Exaspérés par les calculs politiciens et l’alarmisme à tout-va de Benyamin Netanyahou, d’anciens hauts responsables de l’armée sont désormais en première ligne pour le faire tomber.

Ehoud Barak n’est pas vraiment le candidat rêvé de la gauche israélienne. Il a déçu à la tête des travaillistes, puis comme Premier ministre de l’État hébreu. L’échec des négociations de Camp David II, en 2000, l’a privé de l’héritage historique de Yitzhak Rabin. Neuf ans plus tard, son ralliement au gouvernement de Benyamin Netanyahou sera perçu comme une trahison.
En 2011, il parachèvera sa réputation de fossoyeur de la gauche en abandonnant la direction du Parti travailliste pour conserver son poste de ministre de la Défense.
Un coup d’éclat médiatique pour Barak
Et pourtant, à 74 ans, Ehoud Barak a soudainement retrouvé grâce auprès de son ancienne famille politique et, plus largement, parmi les opposants à « Bibi ». Le 16 juin, profitant de la très médiatique conférence d’Herzliya – sorte d’assises de la sécurité israélienne -, l’ancien Premier ministre s’est livré à un violent réquisitoire contre Netanyahou.
En substance, son parti, le Likoud, serait gangrené par une idéologie radicale. Sa coalition favoriserait l’émergence d’un fascisme au détriment de la démocratie.
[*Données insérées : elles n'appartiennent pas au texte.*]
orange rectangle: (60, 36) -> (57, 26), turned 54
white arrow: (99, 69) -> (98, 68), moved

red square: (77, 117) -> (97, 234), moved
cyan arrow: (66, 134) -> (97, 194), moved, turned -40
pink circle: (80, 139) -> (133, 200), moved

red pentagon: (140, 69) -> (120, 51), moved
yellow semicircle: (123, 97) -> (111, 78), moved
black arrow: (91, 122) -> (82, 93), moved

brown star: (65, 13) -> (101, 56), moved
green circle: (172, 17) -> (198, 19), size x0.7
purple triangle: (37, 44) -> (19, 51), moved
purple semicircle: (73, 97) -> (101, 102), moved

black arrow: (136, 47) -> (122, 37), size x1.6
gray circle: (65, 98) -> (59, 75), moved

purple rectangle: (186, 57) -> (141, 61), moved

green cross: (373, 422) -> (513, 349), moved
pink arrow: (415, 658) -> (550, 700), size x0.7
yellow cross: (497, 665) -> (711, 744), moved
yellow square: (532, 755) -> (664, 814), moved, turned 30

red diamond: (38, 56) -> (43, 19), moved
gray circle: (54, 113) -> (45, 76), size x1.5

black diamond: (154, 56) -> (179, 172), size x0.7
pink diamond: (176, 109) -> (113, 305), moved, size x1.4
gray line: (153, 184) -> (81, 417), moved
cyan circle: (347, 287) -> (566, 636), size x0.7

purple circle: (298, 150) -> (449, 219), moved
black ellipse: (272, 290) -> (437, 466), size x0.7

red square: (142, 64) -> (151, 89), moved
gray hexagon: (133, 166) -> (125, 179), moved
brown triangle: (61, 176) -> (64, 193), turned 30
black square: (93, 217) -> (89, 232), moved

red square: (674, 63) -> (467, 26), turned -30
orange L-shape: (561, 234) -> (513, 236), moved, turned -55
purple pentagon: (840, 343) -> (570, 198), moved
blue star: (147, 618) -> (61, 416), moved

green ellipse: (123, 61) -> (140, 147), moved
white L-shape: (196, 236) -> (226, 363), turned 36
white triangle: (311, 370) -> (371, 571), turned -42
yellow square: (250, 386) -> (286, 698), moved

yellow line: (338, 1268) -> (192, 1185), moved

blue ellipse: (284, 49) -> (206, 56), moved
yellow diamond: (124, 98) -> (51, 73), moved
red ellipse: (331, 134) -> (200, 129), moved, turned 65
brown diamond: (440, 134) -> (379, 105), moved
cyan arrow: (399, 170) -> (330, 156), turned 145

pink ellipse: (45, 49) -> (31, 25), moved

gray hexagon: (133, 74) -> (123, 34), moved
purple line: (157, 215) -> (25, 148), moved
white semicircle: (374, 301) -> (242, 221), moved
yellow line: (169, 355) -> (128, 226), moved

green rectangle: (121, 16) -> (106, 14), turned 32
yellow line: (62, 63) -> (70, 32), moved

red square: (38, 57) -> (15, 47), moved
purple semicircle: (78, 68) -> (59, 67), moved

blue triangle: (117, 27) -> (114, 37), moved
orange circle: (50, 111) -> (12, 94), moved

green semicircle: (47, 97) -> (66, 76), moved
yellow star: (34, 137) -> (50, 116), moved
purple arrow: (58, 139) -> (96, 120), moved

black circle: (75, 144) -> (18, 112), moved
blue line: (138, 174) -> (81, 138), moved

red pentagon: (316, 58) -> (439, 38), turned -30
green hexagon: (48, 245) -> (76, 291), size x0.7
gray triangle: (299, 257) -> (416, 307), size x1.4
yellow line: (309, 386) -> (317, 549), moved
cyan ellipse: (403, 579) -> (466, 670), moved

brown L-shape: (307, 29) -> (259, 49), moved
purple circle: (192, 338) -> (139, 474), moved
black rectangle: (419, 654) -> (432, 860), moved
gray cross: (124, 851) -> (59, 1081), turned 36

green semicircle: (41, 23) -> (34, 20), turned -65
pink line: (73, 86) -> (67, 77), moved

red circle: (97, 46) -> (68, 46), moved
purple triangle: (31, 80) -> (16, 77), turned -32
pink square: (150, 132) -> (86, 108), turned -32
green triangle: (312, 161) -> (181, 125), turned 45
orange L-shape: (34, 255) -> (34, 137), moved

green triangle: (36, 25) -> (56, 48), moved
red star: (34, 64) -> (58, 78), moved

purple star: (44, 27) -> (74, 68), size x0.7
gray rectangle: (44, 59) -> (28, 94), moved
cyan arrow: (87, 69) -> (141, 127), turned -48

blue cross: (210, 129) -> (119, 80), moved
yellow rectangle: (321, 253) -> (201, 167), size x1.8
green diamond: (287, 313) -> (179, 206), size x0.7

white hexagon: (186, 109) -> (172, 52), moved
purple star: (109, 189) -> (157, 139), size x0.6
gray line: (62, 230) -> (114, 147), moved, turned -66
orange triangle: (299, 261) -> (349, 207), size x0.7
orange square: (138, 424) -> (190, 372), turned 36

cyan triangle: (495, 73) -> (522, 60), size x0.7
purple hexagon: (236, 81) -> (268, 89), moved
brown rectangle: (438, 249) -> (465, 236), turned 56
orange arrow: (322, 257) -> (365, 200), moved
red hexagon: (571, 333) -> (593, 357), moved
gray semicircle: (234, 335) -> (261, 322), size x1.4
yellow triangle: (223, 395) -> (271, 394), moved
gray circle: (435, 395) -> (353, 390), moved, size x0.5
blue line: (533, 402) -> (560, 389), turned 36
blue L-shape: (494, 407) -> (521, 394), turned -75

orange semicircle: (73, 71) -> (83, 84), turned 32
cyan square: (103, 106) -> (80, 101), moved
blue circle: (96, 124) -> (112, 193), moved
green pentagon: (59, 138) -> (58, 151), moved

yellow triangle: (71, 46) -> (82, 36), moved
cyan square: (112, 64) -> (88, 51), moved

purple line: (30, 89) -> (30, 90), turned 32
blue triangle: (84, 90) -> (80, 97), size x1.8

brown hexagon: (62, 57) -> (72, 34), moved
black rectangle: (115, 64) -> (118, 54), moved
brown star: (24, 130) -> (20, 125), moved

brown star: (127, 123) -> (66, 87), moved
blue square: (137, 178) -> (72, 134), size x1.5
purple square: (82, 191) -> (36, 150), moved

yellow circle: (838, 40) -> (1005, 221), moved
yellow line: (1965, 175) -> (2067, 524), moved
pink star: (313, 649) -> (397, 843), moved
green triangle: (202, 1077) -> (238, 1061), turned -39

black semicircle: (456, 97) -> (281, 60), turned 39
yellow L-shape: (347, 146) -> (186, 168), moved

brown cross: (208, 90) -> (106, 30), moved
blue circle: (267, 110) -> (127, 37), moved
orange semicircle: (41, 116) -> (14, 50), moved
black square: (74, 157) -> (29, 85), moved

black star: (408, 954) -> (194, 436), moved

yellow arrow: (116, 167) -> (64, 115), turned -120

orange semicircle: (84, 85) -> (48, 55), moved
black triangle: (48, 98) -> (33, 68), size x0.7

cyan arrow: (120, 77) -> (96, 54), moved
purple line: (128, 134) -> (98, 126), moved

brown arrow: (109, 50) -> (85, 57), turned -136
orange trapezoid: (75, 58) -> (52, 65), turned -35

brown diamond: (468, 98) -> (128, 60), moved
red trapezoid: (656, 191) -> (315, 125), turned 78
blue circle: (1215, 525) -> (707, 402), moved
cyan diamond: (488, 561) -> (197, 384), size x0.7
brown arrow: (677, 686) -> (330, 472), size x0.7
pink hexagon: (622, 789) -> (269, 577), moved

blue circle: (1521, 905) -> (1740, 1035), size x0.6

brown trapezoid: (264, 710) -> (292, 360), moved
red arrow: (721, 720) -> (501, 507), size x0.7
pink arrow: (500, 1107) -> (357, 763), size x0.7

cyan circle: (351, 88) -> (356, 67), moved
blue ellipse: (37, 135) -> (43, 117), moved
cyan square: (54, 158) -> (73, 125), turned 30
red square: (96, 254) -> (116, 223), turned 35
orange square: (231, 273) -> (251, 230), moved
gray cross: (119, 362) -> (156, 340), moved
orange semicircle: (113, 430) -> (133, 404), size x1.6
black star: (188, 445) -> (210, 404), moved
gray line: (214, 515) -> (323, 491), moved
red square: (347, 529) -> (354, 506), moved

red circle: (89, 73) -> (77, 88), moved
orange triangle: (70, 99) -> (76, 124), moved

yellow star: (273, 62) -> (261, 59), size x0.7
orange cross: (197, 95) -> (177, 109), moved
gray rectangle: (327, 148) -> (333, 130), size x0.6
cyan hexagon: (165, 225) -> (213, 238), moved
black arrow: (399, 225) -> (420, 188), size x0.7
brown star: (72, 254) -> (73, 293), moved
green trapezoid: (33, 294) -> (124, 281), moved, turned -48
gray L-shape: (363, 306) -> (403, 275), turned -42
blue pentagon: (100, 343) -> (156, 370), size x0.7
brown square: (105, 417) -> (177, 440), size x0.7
Enfin, son « agenda caché » conduirait le pays vers un État binational, autrement dit d’apartheid.
Il assure que le compte à rebours marquant la fin du règne de Netanyahou est enclenché
« Je demande au gouvernement de reprendre ses esprits, pour revenir immédiatement sur les rails, s’est exclamé Barak à la tribune. S’il ne le fait pas, il incombera à nous tous de nous lever et de le faire tomber par la protestation populaire et par le bulletin de vote avant qu’il ne soit trop tard. » Ce coup d’éclat vaudra à son auteur les grands titres de la presse. Le lendemain, invité du journal télévisé, il enfonce le clou en assurant que le compte à rebours marquant la fin du règne de Netanyahou est enclenché.
En attendant, c’est un autre illustre général, Moshe Ya’alon, 66 ans, qui s’est déclaré candidat à la succession de Netanyahou. « Je sens le désir de changement et je me présente pour offrir une autre voie à l’État d’Israël », a affirmé l’ancien ministre de la Défense, qui a appris le mois dernier par des fuites que « Bibi » allait l’évincer pour permettre l’entrée dans sa coalition de l’ultranationaliste Avigdor Lieberman.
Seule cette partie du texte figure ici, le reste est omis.